Go through the entries below and tally the lines holding "Lavoie"; please reply with the number only.

BEGIN Given records

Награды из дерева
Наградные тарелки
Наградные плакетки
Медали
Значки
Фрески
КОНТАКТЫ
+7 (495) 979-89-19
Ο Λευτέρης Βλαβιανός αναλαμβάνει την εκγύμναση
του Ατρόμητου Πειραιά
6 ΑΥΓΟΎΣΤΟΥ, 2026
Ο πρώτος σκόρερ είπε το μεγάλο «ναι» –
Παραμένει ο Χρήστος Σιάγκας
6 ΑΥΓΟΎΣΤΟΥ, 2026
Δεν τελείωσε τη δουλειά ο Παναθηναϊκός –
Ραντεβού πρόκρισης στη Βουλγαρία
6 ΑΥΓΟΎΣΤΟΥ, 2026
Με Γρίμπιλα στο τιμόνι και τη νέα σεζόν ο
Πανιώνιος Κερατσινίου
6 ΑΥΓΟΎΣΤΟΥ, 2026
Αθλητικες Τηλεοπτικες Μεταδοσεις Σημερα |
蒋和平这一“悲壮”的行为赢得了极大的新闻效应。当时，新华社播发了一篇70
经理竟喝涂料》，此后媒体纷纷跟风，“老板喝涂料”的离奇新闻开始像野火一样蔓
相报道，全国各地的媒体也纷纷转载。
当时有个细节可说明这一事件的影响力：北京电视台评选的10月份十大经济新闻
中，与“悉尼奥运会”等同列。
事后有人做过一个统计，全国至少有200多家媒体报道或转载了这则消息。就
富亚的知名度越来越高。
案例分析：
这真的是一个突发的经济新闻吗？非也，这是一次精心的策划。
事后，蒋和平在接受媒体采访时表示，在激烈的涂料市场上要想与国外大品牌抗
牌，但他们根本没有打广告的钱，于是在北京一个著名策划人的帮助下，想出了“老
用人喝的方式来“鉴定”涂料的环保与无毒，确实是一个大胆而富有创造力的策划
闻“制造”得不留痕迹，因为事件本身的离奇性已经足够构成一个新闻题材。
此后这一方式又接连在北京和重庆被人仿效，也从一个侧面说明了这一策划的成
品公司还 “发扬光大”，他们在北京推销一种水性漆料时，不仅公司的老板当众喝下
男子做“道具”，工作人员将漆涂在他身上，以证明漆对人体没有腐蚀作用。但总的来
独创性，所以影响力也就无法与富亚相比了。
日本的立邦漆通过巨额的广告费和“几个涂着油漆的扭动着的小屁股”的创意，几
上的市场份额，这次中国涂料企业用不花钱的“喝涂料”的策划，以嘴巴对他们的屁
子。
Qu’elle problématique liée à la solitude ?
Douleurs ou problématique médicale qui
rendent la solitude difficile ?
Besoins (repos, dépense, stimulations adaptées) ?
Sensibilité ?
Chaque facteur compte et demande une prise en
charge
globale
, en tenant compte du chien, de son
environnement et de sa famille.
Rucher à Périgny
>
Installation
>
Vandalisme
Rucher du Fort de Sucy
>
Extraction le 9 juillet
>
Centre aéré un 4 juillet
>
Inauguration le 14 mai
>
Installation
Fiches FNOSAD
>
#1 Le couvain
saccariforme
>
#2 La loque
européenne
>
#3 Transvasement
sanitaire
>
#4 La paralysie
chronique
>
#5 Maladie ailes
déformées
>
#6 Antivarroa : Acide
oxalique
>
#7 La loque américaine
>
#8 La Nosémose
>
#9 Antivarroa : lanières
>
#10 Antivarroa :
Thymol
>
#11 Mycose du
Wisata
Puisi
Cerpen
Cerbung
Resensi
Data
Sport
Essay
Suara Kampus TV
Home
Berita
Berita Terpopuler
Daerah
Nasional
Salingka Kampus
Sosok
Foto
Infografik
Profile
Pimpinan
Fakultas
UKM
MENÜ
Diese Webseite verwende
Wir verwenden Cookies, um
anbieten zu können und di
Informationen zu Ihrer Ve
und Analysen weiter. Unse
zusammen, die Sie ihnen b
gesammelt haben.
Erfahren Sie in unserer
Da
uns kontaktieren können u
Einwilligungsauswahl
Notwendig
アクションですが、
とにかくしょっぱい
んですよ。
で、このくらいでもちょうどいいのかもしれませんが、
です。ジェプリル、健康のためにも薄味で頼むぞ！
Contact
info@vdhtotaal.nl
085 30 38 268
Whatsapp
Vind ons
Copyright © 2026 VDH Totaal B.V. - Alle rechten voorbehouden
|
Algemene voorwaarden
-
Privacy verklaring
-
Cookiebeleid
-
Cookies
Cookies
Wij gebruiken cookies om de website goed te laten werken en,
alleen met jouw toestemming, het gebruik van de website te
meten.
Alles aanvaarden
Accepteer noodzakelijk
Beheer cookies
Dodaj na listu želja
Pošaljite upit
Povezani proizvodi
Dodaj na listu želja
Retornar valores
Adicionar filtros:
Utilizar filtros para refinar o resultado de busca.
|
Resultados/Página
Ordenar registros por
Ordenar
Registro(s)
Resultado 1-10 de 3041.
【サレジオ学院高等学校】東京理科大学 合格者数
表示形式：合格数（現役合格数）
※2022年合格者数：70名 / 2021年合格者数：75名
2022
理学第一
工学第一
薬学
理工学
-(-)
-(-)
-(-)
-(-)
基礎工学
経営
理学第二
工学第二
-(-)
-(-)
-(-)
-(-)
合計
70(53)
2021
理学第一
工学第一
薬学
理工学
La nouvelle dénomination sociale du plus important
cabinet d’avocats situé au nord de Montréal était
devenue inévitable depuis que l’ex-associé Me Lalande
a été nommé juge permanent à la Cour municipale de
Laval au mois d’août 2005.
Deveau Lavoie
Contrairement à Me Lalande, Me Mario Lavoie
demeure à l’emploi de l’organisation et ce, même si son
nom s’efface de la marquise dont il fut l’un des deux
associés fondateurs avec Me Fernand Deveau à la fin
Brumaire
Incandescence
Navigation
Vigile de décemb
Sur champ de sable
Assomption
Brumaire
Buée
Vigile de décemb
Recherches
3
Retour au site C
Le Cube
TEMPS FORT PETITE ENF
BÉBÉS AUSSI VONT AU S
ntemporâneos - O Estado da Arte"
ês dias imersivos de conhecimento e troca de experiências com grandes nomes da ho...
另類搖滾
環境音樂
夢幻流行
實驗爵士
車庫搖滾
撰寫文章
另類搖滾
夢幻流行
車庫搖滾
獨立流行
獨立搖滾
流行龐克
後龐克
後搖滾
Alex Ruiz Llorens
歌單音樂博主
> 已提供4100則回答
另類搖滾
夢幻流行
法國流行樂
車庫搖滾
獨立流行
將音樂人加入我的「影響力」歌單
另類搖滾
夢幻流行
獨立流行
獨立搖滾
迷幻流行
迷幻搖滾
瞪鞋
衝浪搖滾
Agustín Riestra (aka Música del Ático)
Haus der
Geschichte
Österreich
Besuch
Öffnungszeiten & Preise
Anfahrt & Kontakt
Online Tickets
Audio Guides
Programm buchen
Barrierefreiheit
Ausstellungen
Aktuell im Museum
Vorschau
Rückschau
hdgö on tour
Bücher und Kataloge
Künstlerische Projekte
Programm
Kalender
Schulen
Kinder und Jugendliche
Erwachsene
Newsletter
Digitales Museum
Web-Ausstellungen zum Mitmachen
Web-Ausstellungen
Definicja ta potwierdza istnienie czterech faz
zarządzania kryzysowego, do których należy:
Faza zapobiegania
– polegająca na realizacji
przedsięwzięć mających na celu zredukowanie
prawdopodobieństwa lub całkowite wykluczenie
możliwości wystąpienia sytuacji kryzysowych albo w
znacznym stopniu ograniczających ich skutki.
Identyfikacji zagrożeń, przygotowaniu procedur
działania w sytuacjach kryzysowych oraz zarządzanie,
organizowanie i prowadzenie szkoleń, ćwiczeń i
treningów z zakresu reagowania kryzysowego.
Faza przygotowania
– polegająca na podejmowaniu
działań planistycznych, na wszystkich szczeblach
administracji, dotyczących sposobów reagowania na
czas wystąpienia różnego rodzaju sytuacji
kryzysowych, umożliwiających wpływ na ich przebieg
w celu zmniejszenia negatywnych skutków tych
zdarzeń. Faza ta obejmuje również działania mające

END Given records

> **Exercise result**
2